Fort Greene Park, Brooklyn

Sometimes the site of an artist’s work really amplifies the work itself. This is especially true of Tanda Francis’s “Adorn Me.” Fort Greene Park is the socioeconomic and racial dividing line of its neighborhood, with one side reflecting whiteness and affluence far more than the other. Ms. Francis installed her bust featuring three adjoining African faces where it would “speak directly to the African-American community, which often goes unrepresented in public art,” she wrote on her website. Impossible to miss at the corner of Myrtle Avenue and Washington Park, Ms.

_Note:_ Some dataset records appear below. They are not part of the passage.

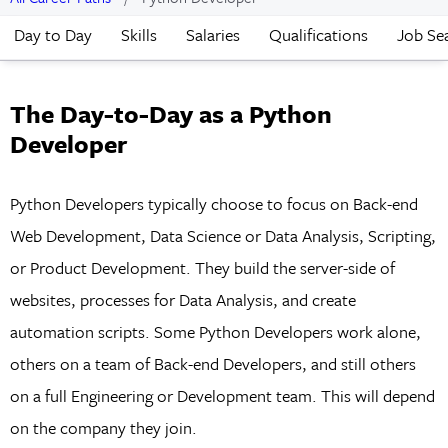
Day to Day
Skills
Salaries
Qualifications
Job Se
The Day-to-Day as a Python
Developer
Python Developers typically choose to focus on Back-end
Web Development, Data Science or Data Analysis, Scripting,
or Product Development. They build the server-side of
websites, processes for Data Analysis, and create
automation scripts. Some Python Developers work alone,
others on a team of Back-end Developers, and still others
on a full Engineering or Development team. This will depend
on the company they join.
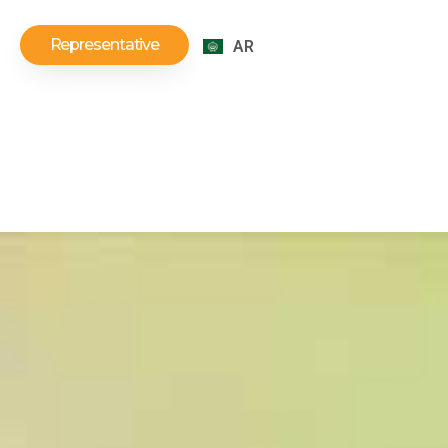
Representative
AR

Francis’s piece is partially covered in African tribal markings, and its three sets of braids rise into a chandelier-like headdress. Through July 19.


Court Square Park, Queens

Marketing signs for newly-built apartment buildings are everywhere around Court Square Park in Long Island City, along with construction cranes and scaffolding, signaling that more units are on the way. Amid all this is Matt Keegan’s “what was & what is.” An off-site installation for the SculptureCenter, it consists of a rectangular glass box with one mirrored side. A horizontal scroll reads, “For a long time this neighborhood was about what will be, and now I think it’s about what is.” The quotation, from a developer, appeared in a 2017 New York Times article about the area’s “skyward” development, and exemplifies how real estate professionals sometimes see the city as being in service to new development. Through Aug. 19.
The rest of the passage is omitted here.